══ Excerpted records

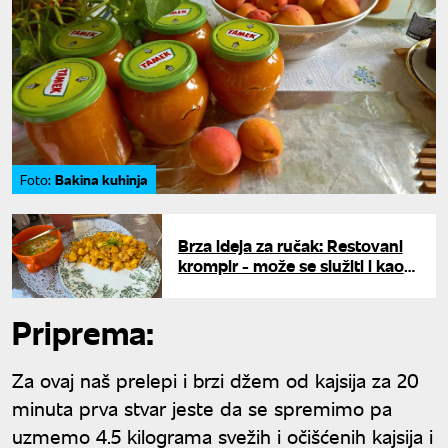
Bakina kuhinja
Foto:
Brza ideja za ručak: Restovani
krompir - može se služiti i kao
glavno jelo i kao prilog
Priprema:
Za ovaj naš prelepi i brzi džem od kajsija za 20
minuta prva stvar jeste da se spremimo pa
uzmemo 4.5 kilograma svežih i očišćenih kajsija i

════

Task to complete:
Determine the number of lines in the listing that contain the word "kajsija", and respond with nothing but that number.

Reply:
2